Spring was the buzzword last year. And its effect continues into the New Year. Just as the Arab Spring, we have our own Nurses Spring. All because of Facebook, so they say.
Nurses working in private hospitals, one of the most disorganised groups in the services sector, have found new strength with this spring that is spreading. It's just about two months old, and the membership of the United Nurses' Association has reached 1.5 lakh working in about 400 hospitals.
One of the largest workforces in the State, across the country and beyond, nurses in the private sector have been the most exploited group. The growing strength of the Association has surprised even its leaders.
It all started with the coming together of a few nurses to help one of their friends at Kottayam who had fallen into debt and who confided to her friend that she wanted to commit suicide. With the death of Beena Baby, a nurse who worked in a Mumbai hospital, fresh in everyone's mind, more than 30 nurses met in Thrissur and began a campaign demanding welfare measures, and this message posted on Facebook evoked a lot of response.

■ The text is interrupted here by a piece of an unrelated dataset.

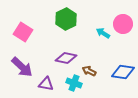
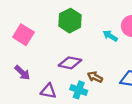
purple arrow: (22, 67) -> (22, 73), size x0.7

Meeting the bank manager to find out the debt of the nurse was their first step. The manager pointed out that there were many such cases, and it would be of help if something could be done about it.

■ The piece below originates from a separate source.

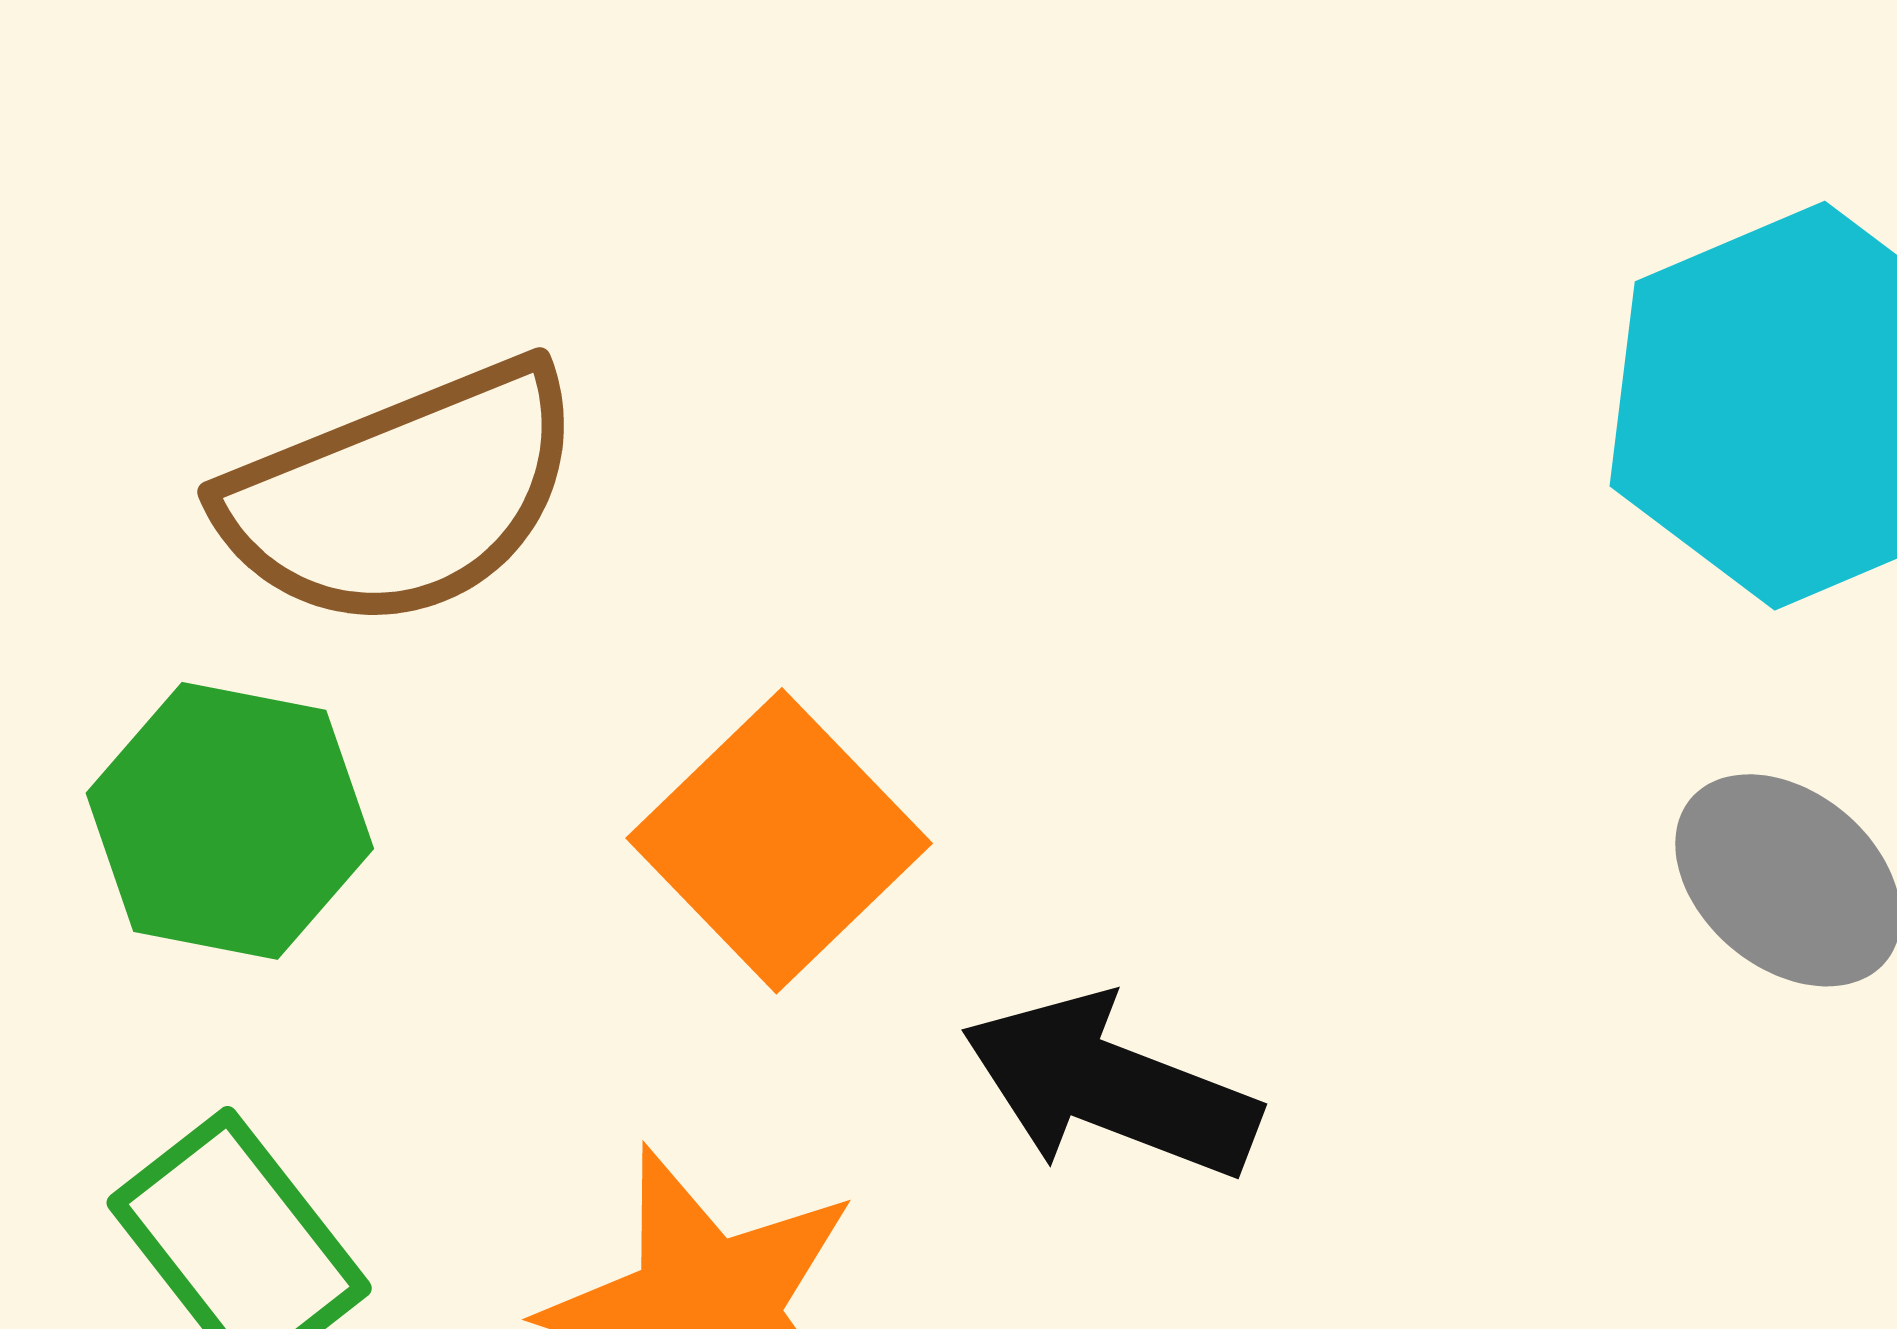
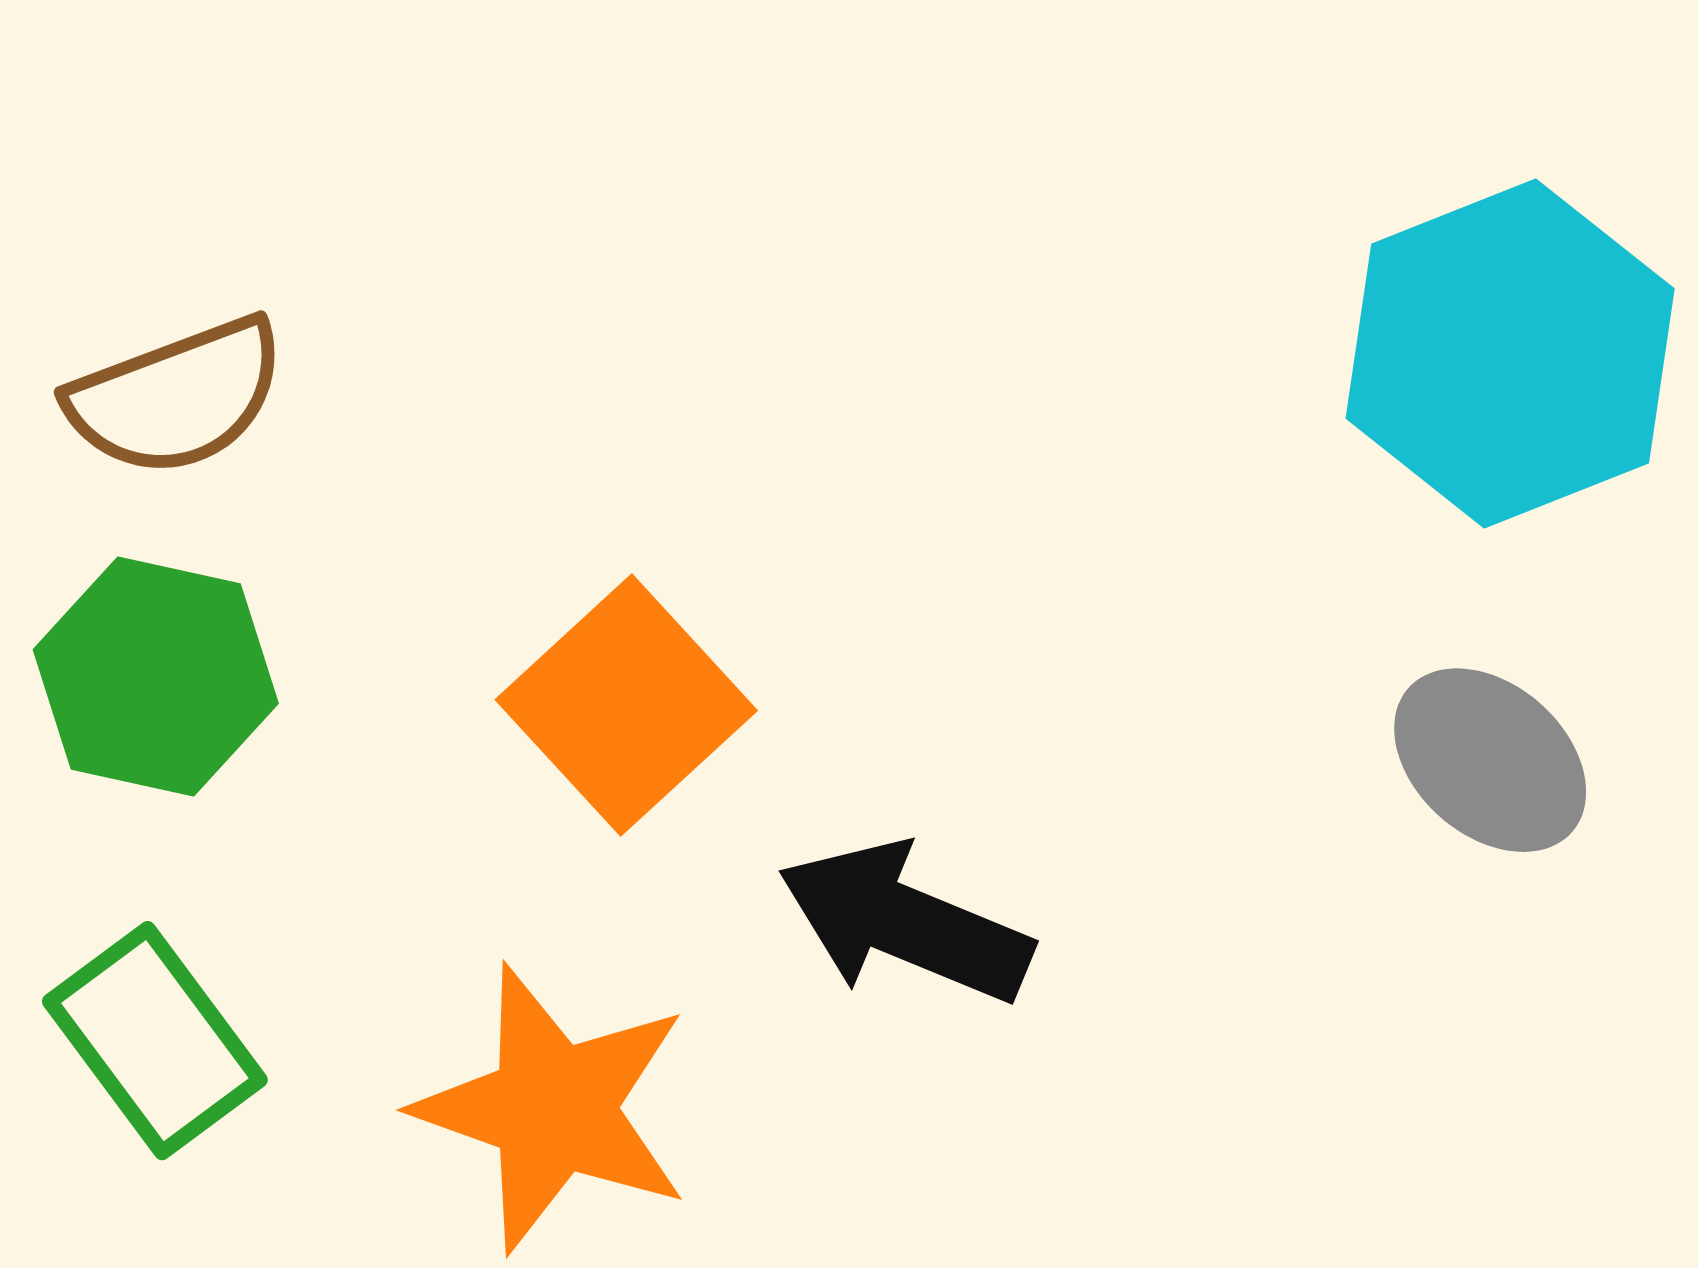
brown semicircle: (402, 495) -> (177, 397), moved, size x0.7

More nurses came together when the group posted the schedule of a meeting to discuss the need to help each other in an organised group. Nearly 130 nurses turned up for the meeting held in mid-November, which led group leader Jasmin Sha to realise how vulnerable the group was.
Within four days, about 3,000 nurses joined the group on Facebook, he said. It now has more than 13,000 members.
That was also the beginning of the first agitation of the nurses, when the group spoke on behalf of their counterparts at a private hospital in Thrissur. As they did not have any enough organisational strength, the first thing they did was to register the Association.
There are innumerable hospitals where nurses are working for a pittance of Rs.1,000-Rs. 3,000, much below the minimum wages set by the government for the private sector, said Mr. Sha, who has resigned from his lucrative post as a nurse abroad and got himself involved in the group.